Game live-streaming platform Huya saw surging total revenues and gross profit in the first quarter of 2019, driven primarily by a substantial year-on-year increase in the number of paying users.

Total net revenues increased by 93% year-on-year, reaching RMB 1.63 billion ($243 million). Around 95% of net revenues came from the company’s livestreaming business, which grew by 95.8% year-on-year. According to Huya, the growth was powered primarily by increases in the number of paying users and their average spending.

The number paying users reached 5.4 million, representing a 57.4% year-on-year increase, of which more than 70% are mobile users, CFO Sha Dachuan said.

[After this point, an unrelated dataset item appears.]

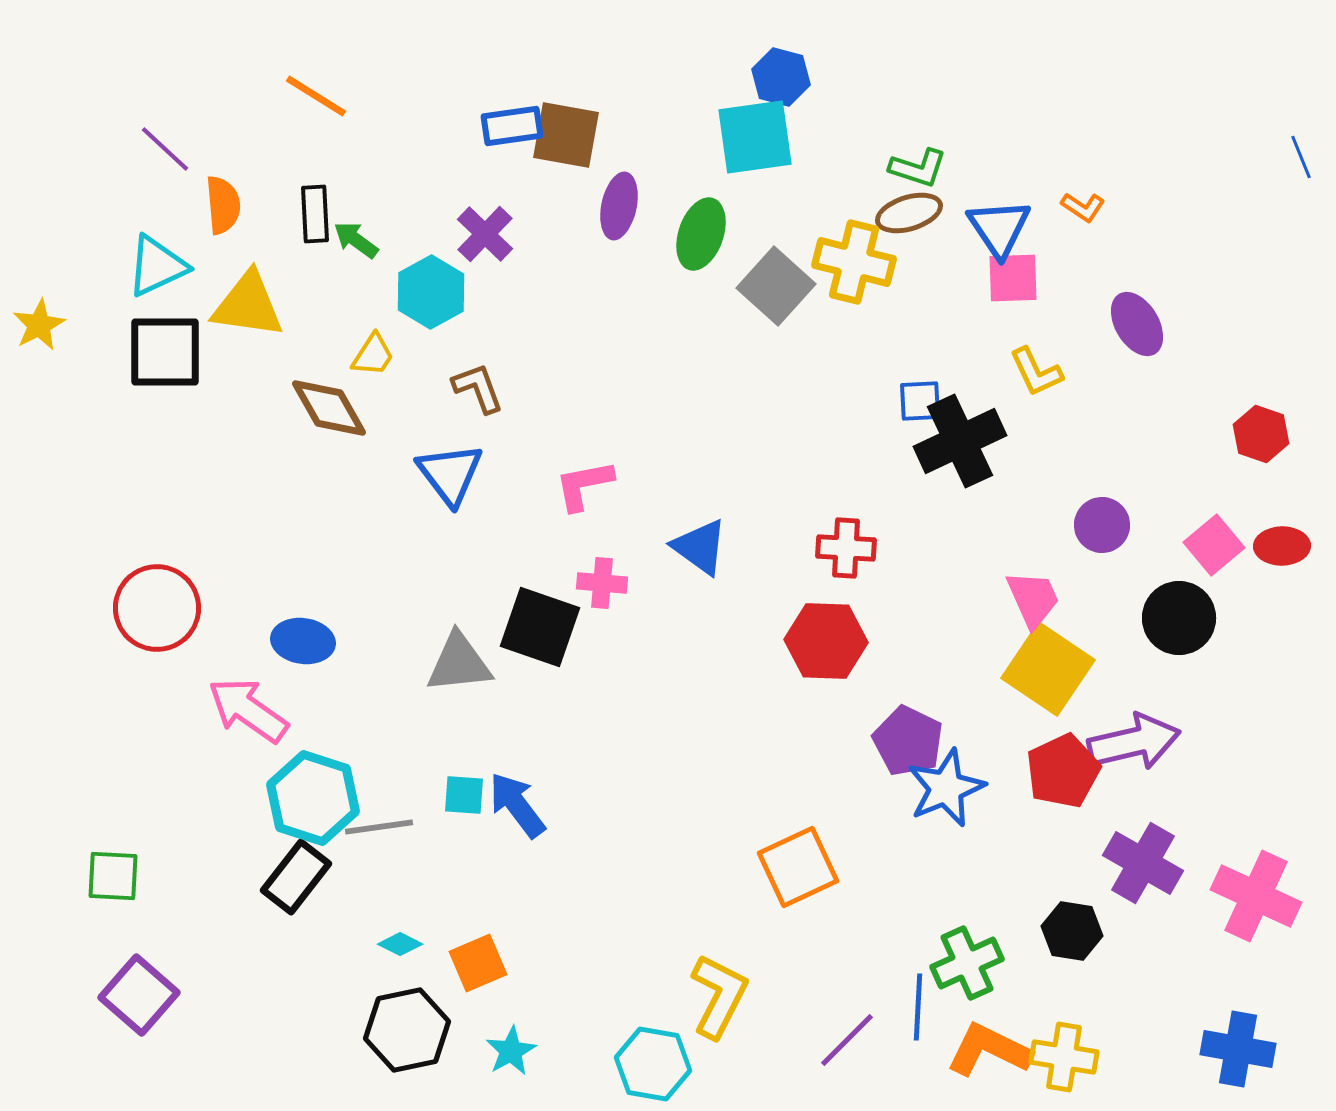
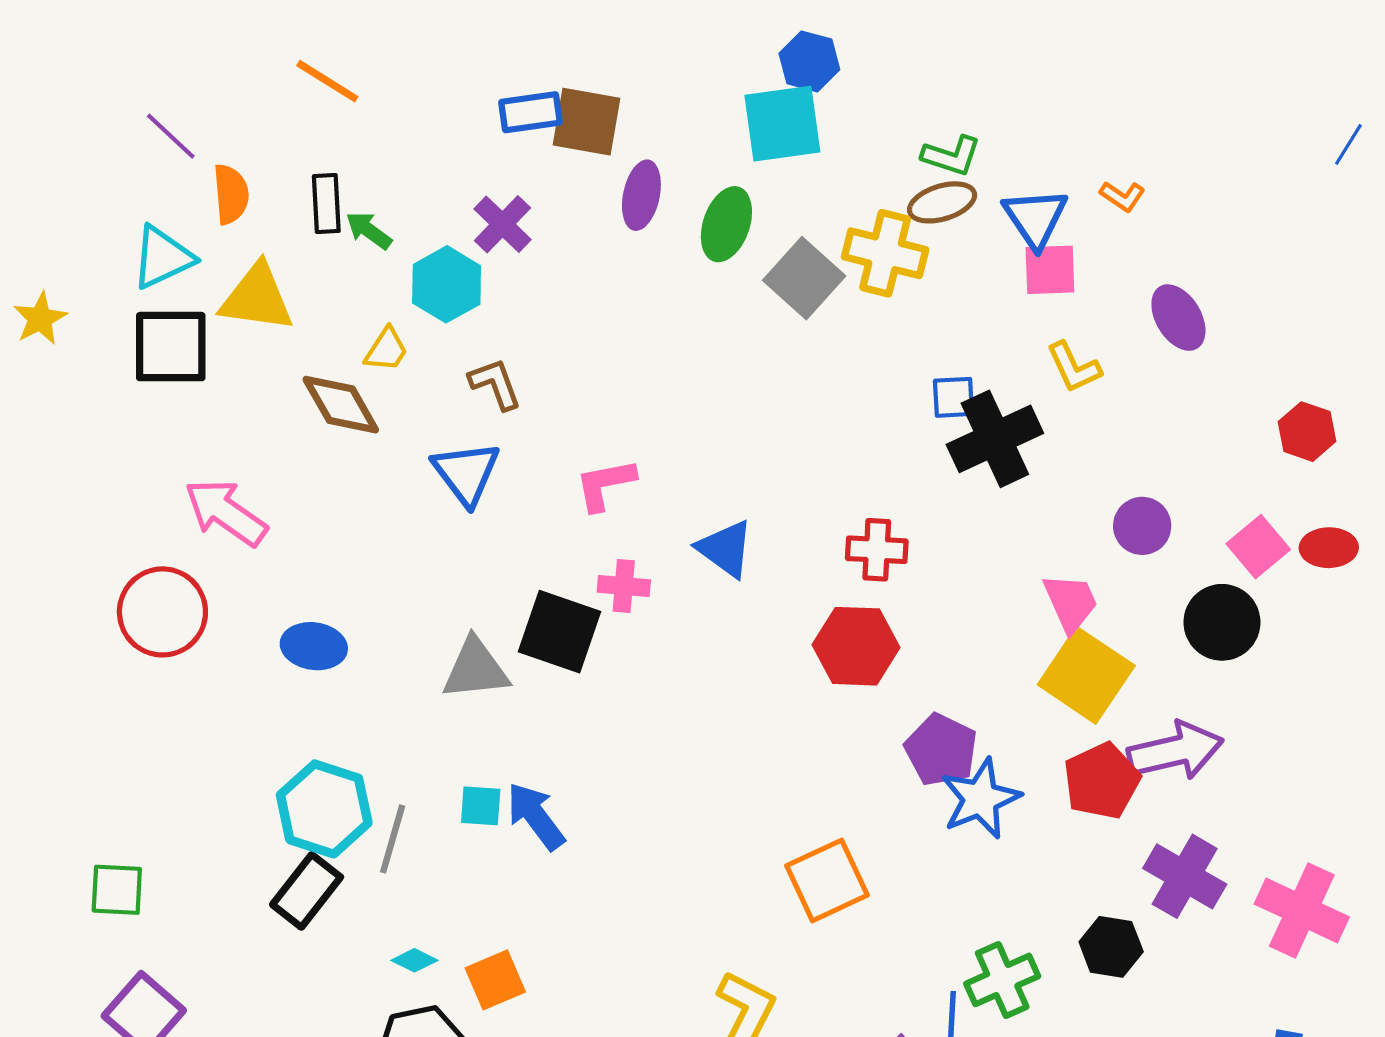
blue line: (1301, 157) -> (1348, 144), turned 54
pink arrow: (248, 710) -> (226, 512), moved
gray line: (379, 827) -> (393, 839), turned -66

However, they still account for just around 4% of the platform’s average MAUs, which reached 123.8 million in the first quarter of 2019.

Gross profit more than doubled year on year to RMB 273 million, and gross margin improved to 16.8% compared with the 15.5% in Q1 2018, mainly due to the company’s enhanced monetization efforts. “In the short term, our emphasis is on refining operations and monetization,” CEO Dong Rongjie said in the earnings call.

Cost of revenues also rose sharply by more than 90% to RMB 1.36 billion, mainly driven by revenue sharing fees which more than doubled,  and content costs that come in the form of virtual item revenue sharing and e-sports content expenses. According to Dong, however, e-sport tournament expenses would not see a sharp increase in the second half of 2019. “The money required has already been spent in the first half of the year,” he said.

Huya is likely to focus less on poaching star livestreamers in the long turn. “We believe the time when growth is driven by poaching star livestreamers from other platforms will pass. In the near future we will continue doing it, but it shouldn’t be what drives our growth,” Dong said.

Huya expects the total net revenues of Q2 to be between RMB 1.73 billion and RMB 1.79 billion.

In April 2019, the company raised around $314 million in net proceeds in a share offering of American Depositary Shares (ADSs), twice the amount it raised with its 2018 IPO, which it said it would put toward content costs and e-sport partners.